Los memes de la campaña de Bloomberg mostraron al candidato de 78 años, de una manera torpe, charlando con personas influyentes de las redes sociales con nombres como “Tank Sinatra”, pidiéndoles que lo ayuden a elevar su perfil entre la gente más joven.

“¿Puedes publicar un meme que les permita a todos saber que soy un buen candidato?” Bloomberg escribió en uno de los intercambios publicados por una cuenta llamada F (asterisco) (asterisco) (asterisco) Jerry, que tiene casi 15 millones de seguidores en Instagram. El candidato luego le envió una foto con pantalones cortos chinos holgados, un polo naranja y un chaleco con cremallera.

F (asterisco) (asterisco) (asterisco) La cuenta de Jerry respondió: “Ooof eso costará como mil millones de dólares”. Bloomberg respondió preguntando dónde enviar el dinero.

Con las publicaciones patrocinadas, la campaña de Bloomberg decía que estaba llegando a aquellos que normalmente no estarían interesados ​​en el día a día de la política.

“Desea involucrar a las personas en todas las plataformas y quiere que sientan que no solo están recibiendo una declaración genérica enlatada”, dijo la portavoz de la campaña, Sabrina Singh, sobre la estrategia de la campaña.

Las publicaciones de Bloomberg no eran mucho más que el humor autocrítico utilizado para vender el atractivo de un viejo candidato, usando una táctica que hasta ahora se usaba en gran medida para vender productos para el cuidado de la piel o servicios de suscripción de ropa. Pero la falta de supervisión y reglas claras en torno al marketing de influencers, sin mencionar su efectividad para llegar a audiencias más jóvenes, los hace aptos para el mal uso.

Todavía no está claro si el repentino cambio de política de Facebook cerrará todas las lagunas, aunque la compañía dice que el problema representa un nuevo territorio y su enfoque podría cambiar con el tiempo. Lo mismo ocurre con la regulación, que está aún más atrasada que las compañías tecnológicas.
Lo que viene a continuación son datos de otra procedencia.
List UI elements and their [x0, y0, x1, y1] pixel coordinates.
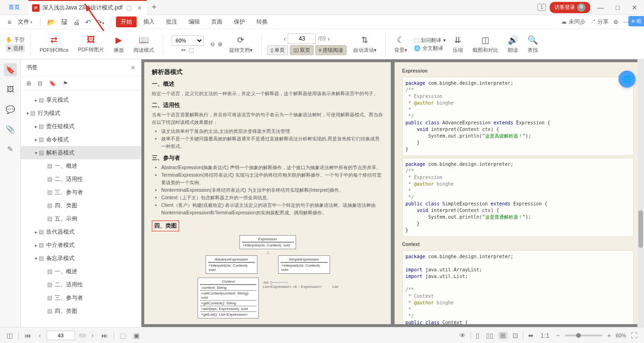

La campaña de Bloomberg se negó a decir cuánto pagó por las publicaciones patrocinadas, o si tenía más de ellas en proceso. Las publicaciones no aparecieron en la biblioteca de transparencia publicitaria de Facebook, que cataloga los anuncios políticos que las campañas compran directamente de Facebook o Instagram, y les dice a los usuarios cuánto se gastó en ellos. La campaña de Bloomberg le dijo a la AP el jueves que Instagram no requería que la campaña divulgara esa información en las publicaciones patrocinadas que publicó a principios de esta semana. Con el cambio del viernes, la campaña necesitaría agregar las publicaciones a la biblioteca, aunque todavía no necesitaría revelar los montos de gastos.